**Items listed in a dataset**
++++++++++
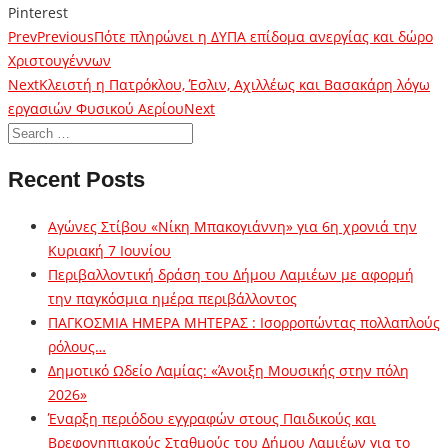
Pinterest
Prev
Previous
Πότε πληρώνει η ΔΥΠΑ επίδομα ανεργίας και δώρο
Χριστουγέννων
Next
Κλειστή η Πατρόκλου, Έσλιν, Αχιλλέως και Βασακάρη λόγω
εργασιών Φυσικού Αερίου
Next
Recent Posts
Αγώνες Στίβου «Νίκη Μπακογιάννη» για 6η χρονιά την
Κυριακή 7 Ιουνίου
Περιβαλλοντική δράση του Δήμου Λαμιέων με αφορμή
την παγκόσμια ημέρα περιβάλλοντος
ΠΑΓΚΟΣΜΙΑ ΗΜΕΡΑ ΜΗΤΕΡΑΣ : Ισορροπώντας πολλαπλούς
ρόλους…
Δημοτικό Ωδείο Λαμίας: «Άνοιξη Μουσικής στην πόλη
2026»
Έναρξη περιόδου εγγραφών στους Παιδικούς και
Βρεφονηπιακούς Σταθμούς του Δήμου Λαμιέων για το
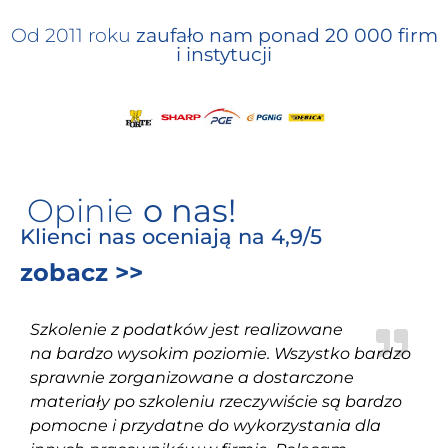
Od 2011 roku
zaufało nam ponad 20 000 firm
i instytucji
Opinie
o nas!
Klienci nas oceniają na 4,9/5
zobacz >>
Szkolenie z podatków jest realizowane
na bardzo wysokim poziomie. Wszystko bardzo
sprawnie zorganizowane a dostarczone
materiały po szkoleniu rzeczywiście są bardzo
pomocne i przydatne do wykorzystania dla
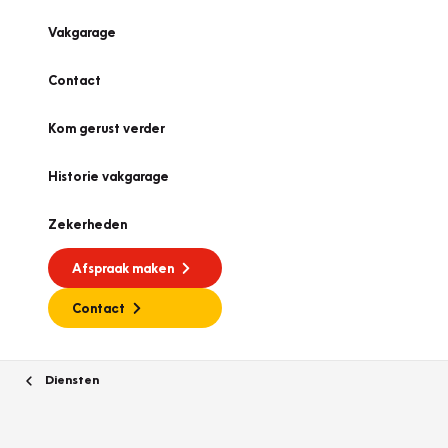
Vakgarage
Contact
Kom gerust verder
Historie vakgarage
Zekerheden
Afspraak maken
Contact
Diensten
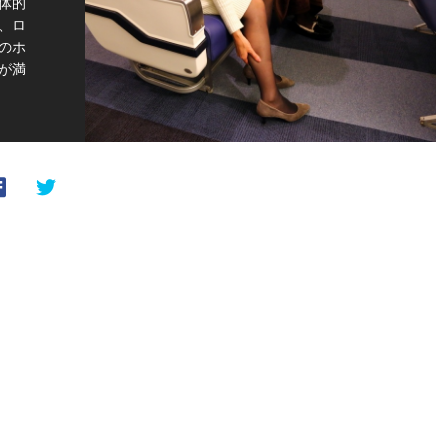
体的
、ロ
のホ
が満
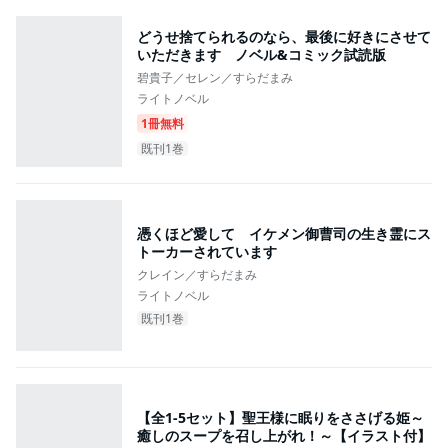
どうせ捨てられるのなら、最後に好きにさせて
いただきます ノベル&コミック試読版
碧貴子／セレン／すらだまみ
ライトノベル
1冊無料
既刊1巻
憑くほど愛して イケメン御曹司の生き霊にス
トーカーされています
クレイン／すらだまみ
ライトノベル
既刊1巻
【全1-5セット】聖王様に眠りをささげる姫～
癒しのスープを召し上がれ！～【イラスト付】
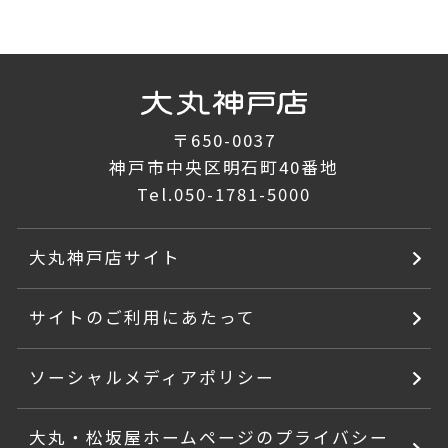
〒650-0037
神戸市中央区明石町40番地
Tel.
050-1781-5000
大丸神戸店サイト
サイトのご利用にあたって
ソーシャルメディアポリシー
大丸・松坂屋ホームページのプライバシー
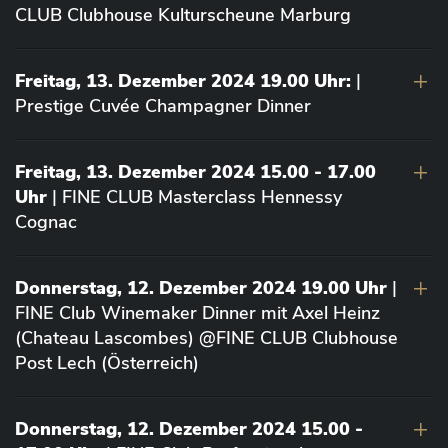
CLUB Clubhouse Kulturscheune Marburg
Freitag, 13. Dezember 2024 19.00 Uhr:
|
Prestige Cuvée Champagner Dinner
Freitag, 13. Dezember 2024 15.00 - 17.00
Uhr
| FINE CLUB Masterclass Hennessy
Cognac
Donnerstag, 12. Dezember 2024 19.00 Uhr
|
FINE Club Winemaker Dinner mit Axel Heinz
(Chateau Lascombes) @FINE CLUB Clubhouse
Post Lech (Österreich)
Donnerstag, 12. Dezember 2024 15.00 -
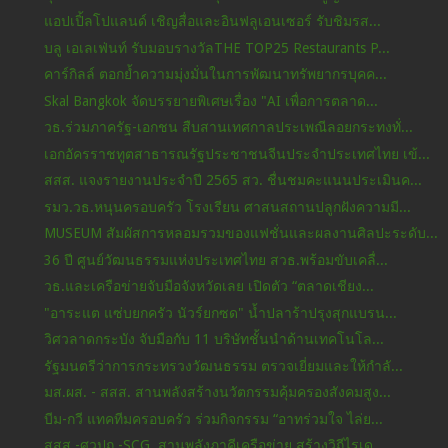
แอปเปิ้ลโปแลนด์ เชิญสื่อและอินฟลูเอนเซอร์ รับชิมรส...
บลู เอเลเฟ่นท์ รับมอบรางวัลTHE TOP25 Restaurants P...
คาร์กิลล์ ตอกย้ำความมุ่งมั่นในการพัฒนาทรัพยากรบุคค...
Skal Bangkok จัดบรรยายพิเศษเรื่อง "AI เพื่อการตลาด...
วธ.ร่วมภาครัฐ-เอกชน สืบสานเทศกาลประเพณีลอยกระทงทั่...
เอกอัครราชทูตสาธารณรัฐประชาชนจีนประจำประเทศไทย เข้...
สสส. แจงรายงานประจำปี 2565 สว. ชื่นชมคะแนนประเมินค...
รมว.วธ.หนุนครอบครัว โรงเรียน ศาสนสถานปลูกฝังความมี...
MUSEUM สัมผัสการหลอมรวมของแฟชั่นและผลงานศิลปะระดับ...
36 ปี ศูนย์วัฒนธรรมแห่งประเทศไทย สวธ.พร้อมขับเคลื่...
วธ.และเครือข่ายจับมือจังหวัดเลย เปิดตัว “ตลาดเชียง...
"อาระแต แซ่บยกครัว นัวร์ยกซด" น้ำปลาร้าปรุงสุกแบรน...
วิศวลาดกระบัง จับมือกับ 11 บริษัทชั้นนำด้านเทคโนโล...
รัฐมนตรีว่าการกระทรวงวัฒนธรรม ตรวจเยี่ยมและให้กำลั...
มส.ผส. - สสส. สานพลังสร้างนวัตกรรมคุ้มครองสังคมสูง...
บีม-กวี แทคทีมครอบครัว ร่วมกิจกรรม “อาทร่วมใจ ไล่ย...
สสส.-ศวปถ.-SCG. สานพลังภาคีเครือข่าย สร้างวิถีไรเด...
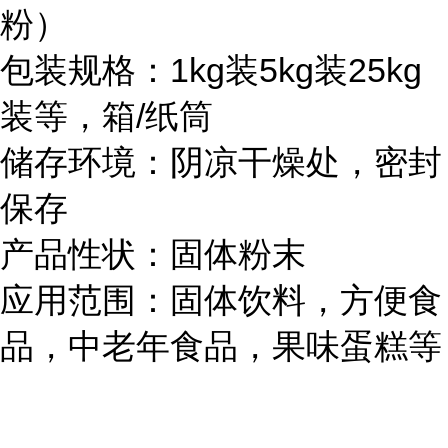
粉）
包装规格：1kg装5kg装25kg
装等，箱/纸筒
储存环境：阴凉干燥处，密封
保存
产品性状：固体粉末
应用范围：固体饮料，方便食
品，中老年食品，果味蛋糕等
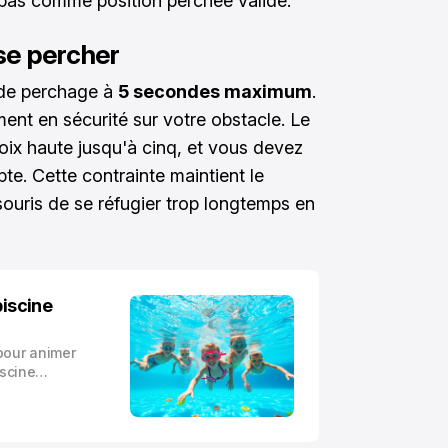
pas comme position perchée valide.
se percher
s de perchage à
5 secondes maximum
.
ent en sécurité sur votre obstacle. Le
oix haute jusqu'à cinq, et vous devez
e. Cette contrainte maintient le
ouris de se réfugier trop longtemps en
piscine
pour animer
iscine
age : elles
t la
nt des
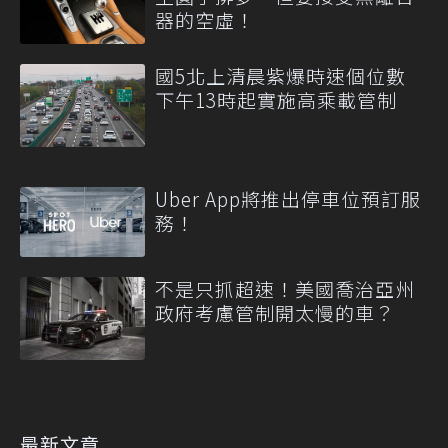
器的空虛！
國5北上清晨紫爆時速個位數
下午13時起實施高乘載管制
Uber App將推出停車位預訂服
務！
不是只抓超速！美國喬治亞州
政府考慮管制開太慢的車？
最新文章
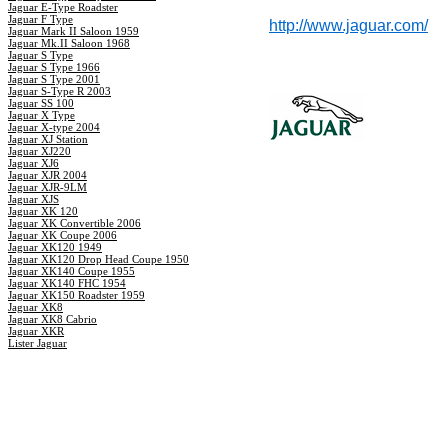
Jaguar E-Type Roadster
Jaguar F Type
http://www.jaguar.com/
Jaguar Mark II Saloon 1959
Jaguar Mk.II Saloon 1968
Jaguar S Type
Jaguar S Type 1966
Jaguar S Type 2001
Jaguar S-Type R 2003
Jaguar SS 100
Jaguar X Type
Jaguar X-type 2004
Jaguar XJ Station
Jaguar XJ220
Jaguar XJ6
Jaguar XJR 2004
Jaguar XJR-9LM
Jaguar XJS
Jaguar XK 120
Jaguar XK Convertible 2006
Jaguar XK Coupe 2006
Jaguar XK120 1949
Jaguar XK120 Drop Head Coupe 1950
Jaguar XK140 Coupe 1955
Jaguar XK140 FHC 1954
Jaguar XK150 Roadster 1959
Jaguar XK8
Jaguar XK8 Cabrio
Jaguar XKR
Lister Jaguar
++++++++++
**What to do**
Leaving the pictures behind, return every line above exactly.

**Written response**
Pinterest
Prev
Previous
Πότε πληρώνει η ΔΥΠΑ επίδομα ανεργίας και δώρο
Χριστουγέννων
Next
Κλειστή η Πατρόκλου, Έσλιν, Αχιλλέως και Βασακάρη λόγω
εργασιών Φυσικού Αερίου
Next
Recent Posts
Αγώνες Στίβου «Νίκη Μπακογιάννη» για 6η χρονιά την
Κυριακή 7 Ιουνίου
Περιβαλλοντική δράση του Δήμου Λαμιέων με αφορμή
την παγκόσμια ημέρα περιβάλλοντος
ΠΑΓΚΟΣΜΙΑ ΗΜΕΡΑ ΜΗΤΕΡΑΣ : Ισορροπώντας πολλαπλούς
ρόλους…
Δημοτικό Ωδείο Λαμίας: «Άνοιξη Μουσικής στην πόλη
2026»
Έναρξη περιόδου εγγραφών στους Παιδικούς και
Βρεφονηπιακούς Σταθμούς του Δήμου Λαμιέων για το
Od 2011 roku
zaufało nam ponad 20 000 firm
i instytucji
Opinie
o nas!
Klienci nas oceniają na 4,9/5
zobacz >>
Szkolenie z podatków jest realizowane
na bardzo wysokim poziomie. Wszystko bardzo
sprawnie zorganizowane a dostarczone
materiały po szkoleniu rzeczywiście są bardzo
pomocne i przydatne do wykorzystania dla
Vakgarage
Contact
Kom gerust verder
Historie vakgarage
Zekerheden
Afspraak maken
Contact
Diensten
体的
、ロ
のホ
が満
どうせ捨てられるのなら、最後に好きにさせて
いただきます ノベル&コミック試読版
碧貴子／セレン／すらだまみ
ライトノベル
1冊無料
既刊1巻
憑くほど愛して イケメン御曹司の生き霊にス
トーカーされています
クレイン／すらだまみ
ライトノベル
既刊1巻
【全1-5セット】聖王様に眠りをささげる姫～
癒しのスープを召し上がれ！～【イラスト付】
〒650-0037
神戸市中央区明石町40番地
Tel.
050-1781-5000
大丸神戸店サイト
サイトのご利用にあたって
ソーシャルメディアポリシー
大丸・松坂屋ホームページのプライバシー
CLUB Clubhouse Kulturscheune Marburg
Freitag, 13. Dezember 2024 19.00 Uhr:
|
Prestige Cuvée Champagner Dinner
Freitag, 13. Dezember 2024 15.00 - 17.00
Uhr
| FINE CLUB Masterclass Hennessy
Cognac
Donnerstag, 12. Dezember 2024 19.00 Uhr
|
FINE Club Winemaker Dinner mit Axel Heinz
(Chateau Lascombes) @FINE CLUB Clubhouse
Post Lech (Österreich)
Donnerstag, 12. Dezember 2024 15.00 -
แอปเปิ้ลโปแลนด์ เชิญสื่อและอินฟลูเอนเซอร์ รับชิมรส...
บลู เอเลเฟ่นท์ รับมอบรางวัลTHE TOP25 Restaurants P...
คาร์กิลล์ ตอกย้ำความมุ่งมั่นในการพัฒนาทรัพยากรบุคค...
Skal Bangkok จัดบรรยายพิเศษเรื่อง "AI เพื่อการตลาด...
วธ.ร่วมภาครัฐ-เอกชน สืบสานเทศกาลประเพณีลอยกระทงทั่...
เอกอัครราชทูตสาธารณรัฐประชาชนจีนประจำประเทศไทย เข้...
สสส. แจงรายงานประจำปี 2565 สว. ชื่นชมคะแนนประเมินค...
รมว.วธ.หนุนครอบครัว โรงเรียน ศาสนสถานปลูกฝังความมี...
MUSEUM สัมผัสการหลอมรวมของแฟชั่นและผลงานศิลปะระดับ...
36 ปี ศูนย์วัฒนธรรมแห่งประเทศไทย สวธ.พร้อมขับเคลื่...
วธ.และเครือข่ายจับมือจังหวัดเลย เปิดตัว “ตลาดเชียง...
"อาระแต แซ่บยกครัว นัวร์ยกซด" น้ำปลาร้าปรุงสุกแบรน...
วิศวลาดกระบัง จับมือกับ 11 บริษัทชั้นนำด้านเทคโนโล...
รัฐมนตรีว่าการกระทรวงวัฒนธรรม ตรวจเยี่ยมและให้กำลั...
มส.ผส. - สสส. สานพลังสร้างนวัตกรรมคุ้มครองสังคมสูง...
บีม-กวี แทคทีมครอบครัว ร่วมกิจกรรม “อาทร่วมใจ ไล่ย...
สสส.-ศวปถ.-SCG. สานพลังภาคีเครือข่าย สร้างวิถีไรเด...
粉）
包装规格：1kg装5kg装25kg
装等，箱/纸筒
储存环境：阴凉干燥处，密封
保存
产品性状：固体粉末
应用范围：固体饮料，方便食
品，中老年食品，果味蛋糕等
pas comme position perchée valide.
se percher
s de perchage à
5 secondes maximum
.
ent en sécurité sur votre obstacle. Le
oix haute jusqu'à cinq, et vous devez
e. Cette contrainte maintient le
ouris de se réfugier trop longtemps en
piscine
pour animer
iscine
age : elles
t la
nt des
器的空虛！
國5北上清晨紫爆時速個位數
下午13時起實施高乘載管制
Uber App將推出停車位預訂服
務！
不是只抓超速！美國喬治亞州
政府考慮管制開太慢的車？
最新文章
Jaguar E-Type Roadster
Jaguar F Type
http://www.jaguar.com/
Jaguar Mark II Saloon 1959
Jaguar Mk.II Saloon 1968
Jaguar S Type
Jaguar S Type 1966
Jaguar S Type 2001
Jaguar S-Type R 2003
Jaguar SS 100
Jaguar X Type
Jaguar X-type 2004
Jaguar XJ Station
Jaguar XJ220
Jaguar XJ6
Jaguar XJR 2004
Jaguar XJR-9LM
Jaguar XJS
Jaguar XK 120
Jaguar XK Convertible 2006
Jaguar XK Coupe 2006
Jaguar XK120 1949
Jaguar XK120 Drop Head Coupe 1950
Jaguar XK140 Coupe 1955
Jaguar XK140 FHC 1954
Jaguar XK150 Roadster 1959
Jaguar XK8
Jaguar XK8 Cabrio
Jaguar XKR
Lister Jaguar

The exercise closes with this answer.